To answer this question, motivation paradigms provide a valuable complement to preference studies8,9. Operant responses, or the amount of work an animal is willing to do in order to obtain or avoid a resource has been implemented in many contexts. For example, previous research has studied the number of button presses or levers lifts produced by pigs to measure their motivation for food1012, environmental enrichment13, nest-building materials14 or exercise opportunity15,16. In other species, push-gates (or doors) have been applied to measure the work-rate or maximum price paid for resources such as food17,18, a nest-box19, a social partner20, a bedded area21 or pasture access22. To our knowledge, the measurement of force has seldom been used in the study of pig motivation.

In addition to the growing interest in affective states, an emphasis on individual differences, personalities and coping styles has developed2325, shifting from a sole focus on population-based measures. Individual differences have been reported in gilts in their preference between short and long confinement26, and in their preference between crates and an open area7, but little is known about pig’s motivational differences.

The objectives of this study are two-fold. First, we aim to evaluate the motivation of naïve gilts to escape a stall during short-term confinement via a novel measuring apparatus allowing continuous monitoring of escape attempts. Our second objective is to assess inter-subjects variability in response to confinement and characterize—if applicable—the different motivation profiles.

Methods

Animals and apparatus

This study was conducted at the Penn Vet Swine and Research Center in Kennett Square, Pennsylvania, USA. Routine practice followed Global Animal Partnership’s Animal Welfare standards27. All experimental animal procedures were approved by the University of Pennsylvania’s Institutional Animal Care and Use Committee (Protocol #804656) and were performed in accordance with our IACUC guidelines and regulations.
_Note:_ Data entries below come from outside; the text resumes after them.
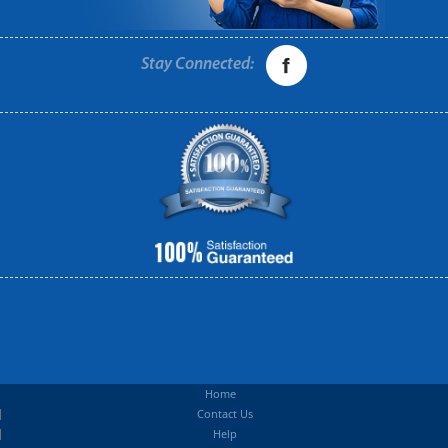
Stay Connected:
Home
Contact Us
Help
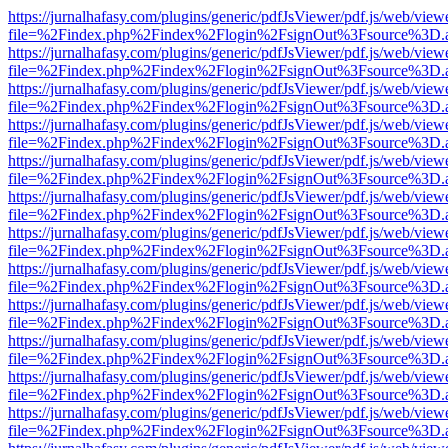
https://jurnalhafasy.com/plugins/generic/pdfJsViewer/pdf.js/web/view
file=%2Findex.php%2Findex%2Flogin%2FsignOut%3Fsource%3D.ame
https://jurnalhafasy.com/plugins/generic/pdfJsViewer/pdf.js/web/view
file=%2Findex.php%2Findex%2Flogin%2FsignOut%3Fsource%3D.ame
https://jurnalhafasy.com/plugins/generic/pdfJsViewer/pdf.js/web/view
file=%2Findex.php%2Findex%2Flogin%2FsignOut%3Fsource%3D.ame
https://jurnalhafasy.com/plugins/generic/pdfJsViewer/pdf.js/web/view
file=%2Findex.php%2Findex%2Flogin%2FsignOut%3Fsource%3D.ame
https://jurnalhafasy.com/plugins/generic/pdfJsViewer/pdf.js/web/view
file=%2Findex.php%2Findex%2Flogin%2FsignOut%3Fsource%3D.ame
https://jurnalhafasy.com/plugins/generic/pdfJsViewer/pdf.js/web/view
file=%2Findex.php%2Findex%2Flogin%2FsignOut%3Fsource%3D.ame
https://jurnalhafasy.com/plugins/generic/pdfJsViewer/pdf.js/web/view
file=%2Findex.php%2Findex%2Flogin%2FsignOut%3Fsource%3D.ame
https://jurnalhafasy.com/plugins/generic/pdfJsViewer/pdf.js/web/view
file=%2Findex.php%2Findex%2Flogin%2FsignOut%3Fsource%3D.ame
https://jurnalhafasy.com/plugins/generic/pdfJsViewer/pdf.js/web/view
file=%2Findex.php%2Findex%2Flogin%2FsignOut%3Fsource%3D.ame
https://jurnalhafasy.com/plugins/generic/pdfJsViewer/pdf.js/web/view
file=%2Findex.php%2Findex%2Flogin%2FsignOut%3Fsource%3D.ame
https://jurnalhafasy.com/plugins/generic/pdfJsViewer/pdf.js/web/view
file=%2Findex.php%2Findex%2Flogin%2FsignOut%3Fsource%3D.ame
https://jurnalhafasy.com/plugins/generic/pdfJsViewer/pdf.js/web/view
file=%2Findex.php%2Findex%2Flogin%2FsignOut%3Fsource%3D.ame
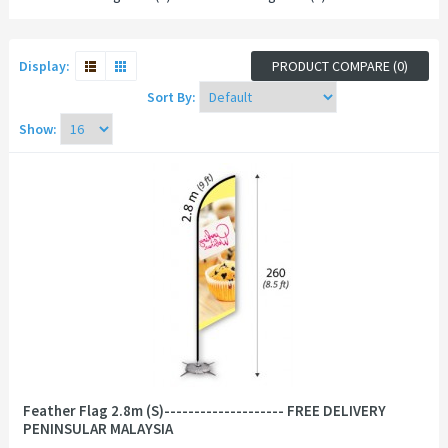
Display:
PRODUCT COMPARE (0)
Sort By:
Show:
Feather Flag 2.8m (S)-------------------- FREE DELIVERY
PENINSULAR MALAYSIA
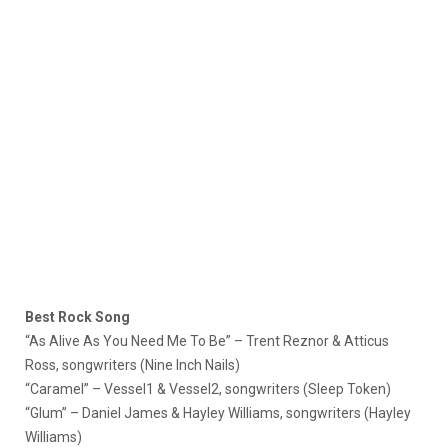
Best Rock Song
“As Alive As You Need Me To Be” – Trent Reznor & Atticus
Ross, songwriters (Nine Inch Nails)
“Caramel” – Vessel1 & Vessel2, songwriters (Sleep Token)
“Glum” – Daniel James & Hayley Williams, songwriters (Hayley
Williams)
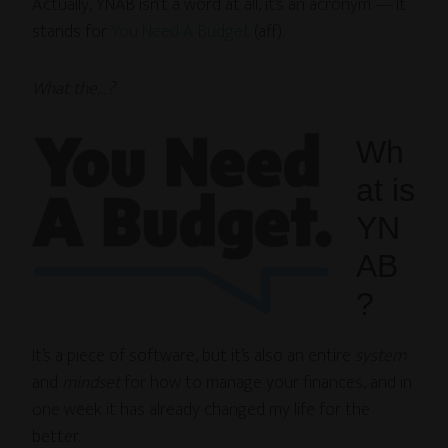
Actually, YNAB isn’t a word at all, it’s an acronym — it
stands for
You Need A Budget
(aff).
What the…?
Wh
at is
YN
AB
?
It’s a piece of software, but it’s also an entire
system
and
mindset
for how to manage your finances, and in
one week it has already changed my life for the
better.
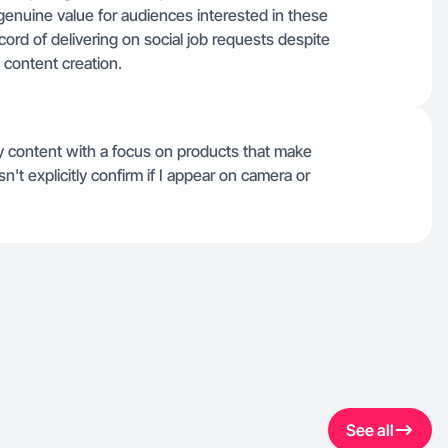
enuine value for audiences interested in these
cord of delivering on social job requests despite
 content creation.
uty content with a focus on products that make
n't explicitly confirm if I appear on camera or
See all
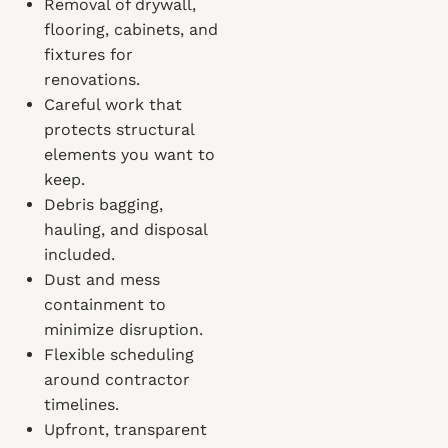
Removal of drywall,
flooring, cabinets, and
fixtures for
renovations.
Careful work that
protects structural
elements you want to
keep.
Debris bagging,
hauling, and disposal
included.
Dust and mess
containment to
minimize disruption.
Flexible scheduling
around contractor
timelines.
Upfront, transparent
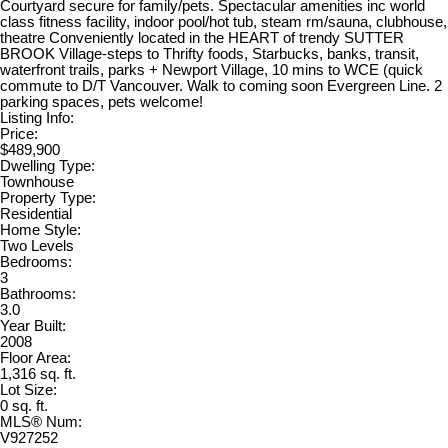
Courtyard secure for family/pets. Spectacular amenities inc world
class fitness facility, indoor pool/hot tub, steam rm/sauna, clubhouse,
theatre Conveniently located in the HEART of trendy SUTTER
BROOK Village-steps to Thrifty foods, Starbucks, banks, transit,
waterfront trails, parks + Newport Village, 10 mins to WCE (quick
commute to D/T Vancouver. Walk to coming soon Evergreen Line. 2
parking spaces, pets welcome!
Listing Info:
Price:
$489,900
Dwelling Type:
Townhouse
Property Type:
Residential
Home Style:
Two Levels
Bedrooms:
3
Bathrooms:
3.0
Year Built:
2008
Floor Area:
1,316 sq. ft.
Lot Size:
0 sq. ft.
MLS® Num:
V927252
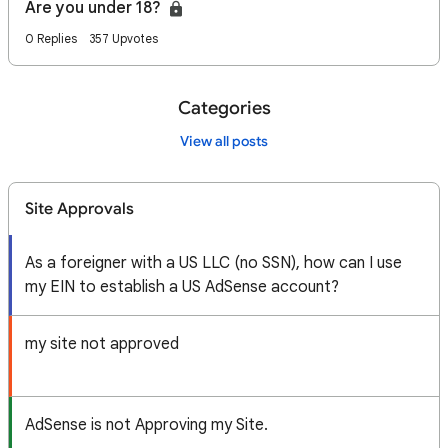
Are you under 18?
0 Replies
357 Upvotes
Categories
View all posts
Site Approvals
As a foreigner with a US LLC (no SSN), how can I use
my EIN to establish a US AdSense account?
my site not approved
AdSense is not Approving my Site.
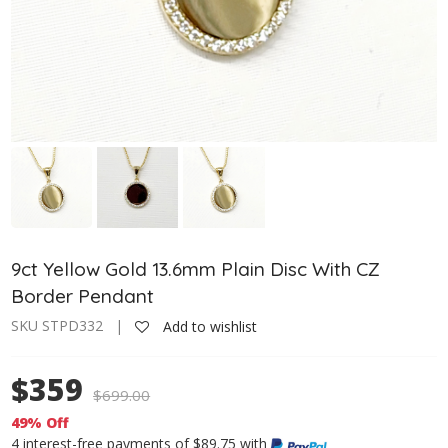
9ct Yellow Gold 13.6mm Plain Disc With CZ
Border Pendant
SKU STPD332 |
Add to wishlist
$359
$
699.00
49% Off
4 interest-free payments of $89.75 with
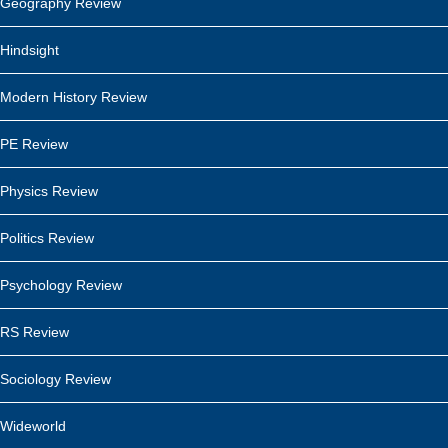
Geography Review
Hindsight
Modern History Review
PE Review
Physics Review
Politics Review
Psychology Review
RS Review
Sociology Review
Wideworld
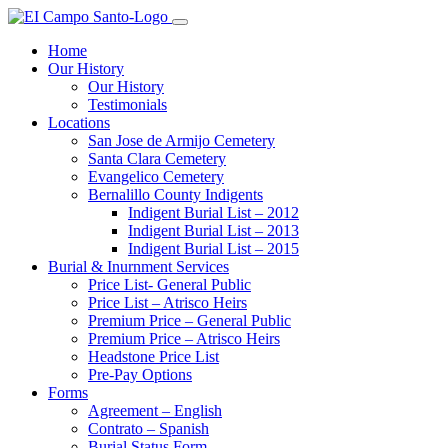
Home
Our History
Our History
Testimonials
Locations
San Jose de Armijo Cemetery
Santa Clara Cemetery
Evangelico Cemetery
Bernalillo County Indigents
Indigent Burial List – 2012
Indigent Burial List – 2013
Indigent Burial List – 2015
Burial & Inurnment Services
Price List- General Public
Price List – Atrisco Heirs
Premium Price – General Public
Premium Price – Atrisco Heirs
Headstone Price List
Pre-Pay Options
Forms
Agreement – English
Contrato – Spanish
Burial Status Form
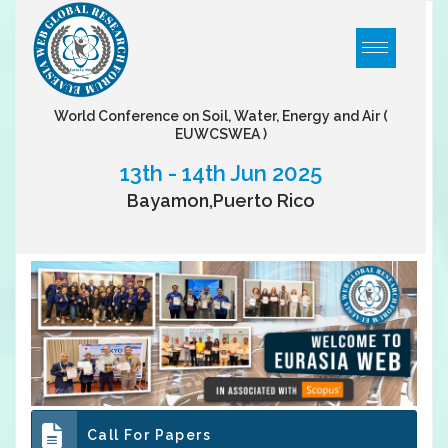
World Conference on Soil, Water, Energy and Air
(
EUWCSWEA )
13th - 14th Jun 2025
Bayamon,Puerto Rico
Call For Papers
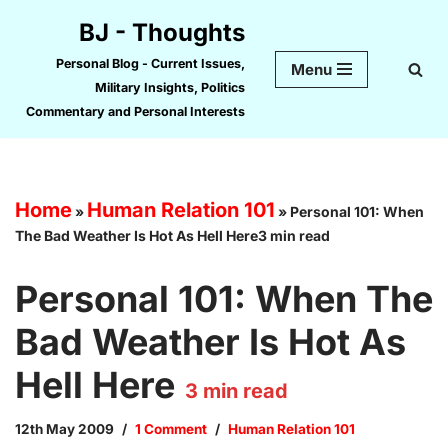
BJ - Thoughts
Skip
Personal Blog - Current Issues,
Menu
to
Military Insights, Politics
content
Commentary and Personal Interests
Home
Human Relation 101
»
»
Personal 101: When
The Bad Weather Is Hot As Hell Here3 min read
Personal 101: When The
Bad Weather Is Hot As
Hell Here
3
min read
12th May 2009
1 Comment
Human Relation 101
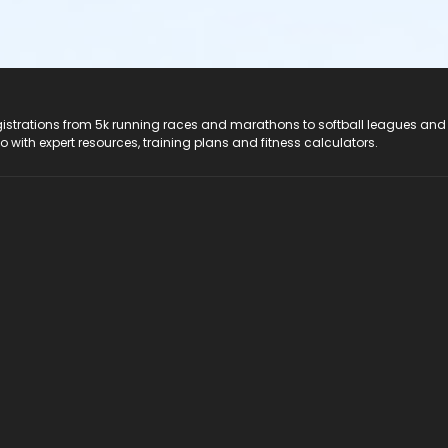
registrations from 5k running races and marathons to softball leagues and
do with expert resources, training plans and fitness calculators.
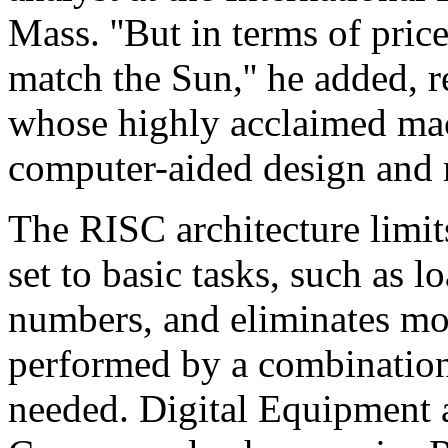
Mass. ''But in terms of pric
match the Sun,'' he added, 
whose highly acclaimed mac
computer-aided design and 
The RISC architecture limit
set to basic tasks, such as
numbers, and eliminates mo
performed by a combination
needed. Digital Equipment 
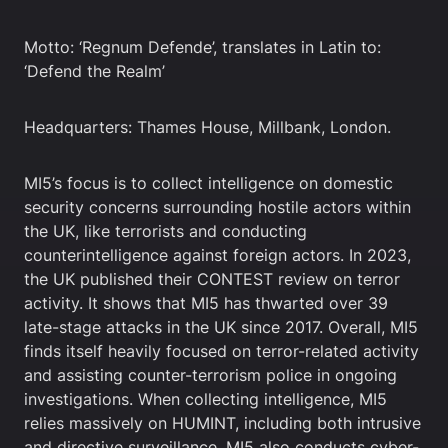
Motto: ‘Regnum Defende’, translates in Latin to:
‘Defend the Realm’
Headquarters: Thames House, Millbank, London.
MI5’s focus is to collect intelligence on domestic
security concerns surrounding hostile actors within
the UK, like terrorists and conducting
counterintelligence against foreign actors. In 2023,
the UK published their CONTEST review on terror
activity. It shows that MI5 has thwarted over 39
late-stage attacks in the UK since 2017. Overall, MI5
finds itself heavily focused on terror-related activity
and assisting counter-terrorism police in ongoing
investigations. When collecting intelligence, MI5
relies massively on HUMINT, including both intrusive
and directive surveillance. MI5 also conducts cyber-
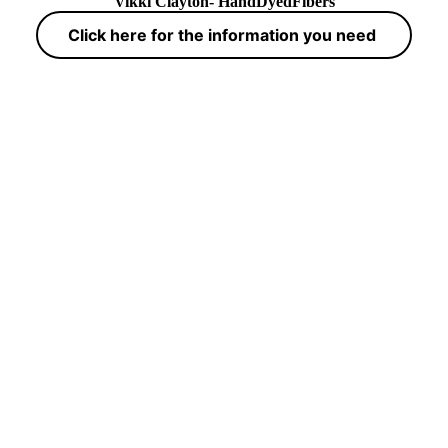
Vikki Clayton- HandDyedFibers
Click here for the information you need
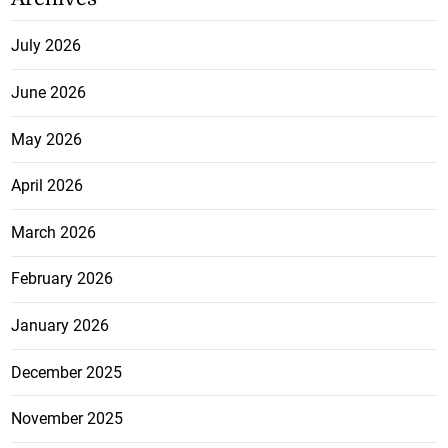
July 2026
June 2026
May 2026
April 2026
March 2026
February 2026
January 2026
December 2025
November 2025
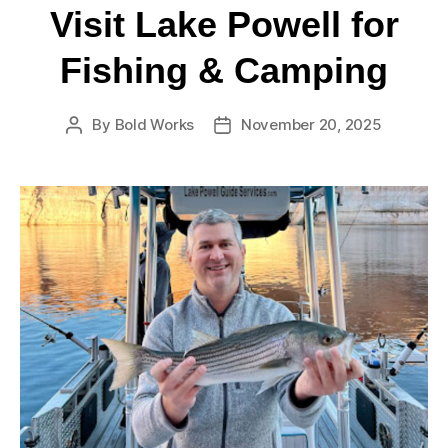
Visit Lake Powell for
Fishing & Camping
By
Bold Works
November 20, 2025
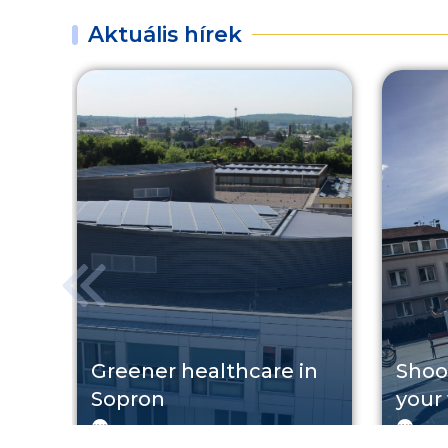
Aktuális hírek
Greener healthcare in
Shoo
Sopron
your
KEHOP
2026. 08. 07.
TO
Reporting was done in accordance with ARRIVE guidelines.

Sixteen Large White x Landrace (T70 sow line, Norsvin/Topigs) gilts naive to stalls were enrolled at 268 ± 44 d old. Gilts were housed in a 164 m2 open pen with other gilts at ~ 2.7 m2/head and fed via an electronic automatic feeder (Schauer Compident Electronic Sow Feeding system, Prambachkirchen, Austria). Water was available ad libitum. At approximately 11 am (SD ± 2 h), gilts were brought individually to a 1.9 × 0.6 m a free-access stall and led inside the stall with grain sprinkled on the floor (Kalmbach P200NGM 12% protein Natural Sow Gestation Meal, Chambersburg, Pennsylvania, USA). The rear gate of the stall was closed once the gilt was fully in, and she was left in the stall for a 60 min study period. Only one animal was tested at a time. The testing crate was located in the main barn, enabling olfactory, auditory and partial visual contact with other pigs.

The free access stall (Schauer Self-Catching Gestation Stall, Prambachkirchen, Austria) was designed to allow animals to enter and exit the stall on their own. However, this stall was modified to allow electronic control of the animals’ exit once they had entered the stall (Fig. 1A). An electromagnetic lock (V2M1200 Maglocks, Securitron, Phoenix, Arizona, USA) was used to hold the stall closed when activated. A load cell (RAS1 S-Beam, LoadStar Sensors, Fremont, California, USA) was placed in line with the electromagnetic lock to measure the forces generated by the gilt as she was trying to leave the stall. The opening threshold was set at 4000 N to prevent gilts from exiting the stall. No animal reached this ceiling, and no positive feedback was provided (i.e. the electromagnetic lock did not allow the gate to move). A custom designed steel assembly (72 × 44 × 36 cm) was bolted to the crate that housed both the electromagnet and the load cell as well as controlling electronics (NextFab, Philadelphia, PA; Fig. 1B). Force data from the load cell was sampled at a 2 Hz rate via a digital interface module (DI-100U, Loadstar sensors, Fremont, California, USA) and stored on a laptop computer (Dell Latitude 5430 Rugged laptop, Round Rock, Texas, USA) using the ControlVUE data recording software (LoadStar Sensors, Fremont, California, USA).

Fig. 1.

Fig. 1

Open in a new tab

Overview of the experimental apparatus (A) and rendering of the force meter (B). Drawing by Sophi Ali (independent illustrator).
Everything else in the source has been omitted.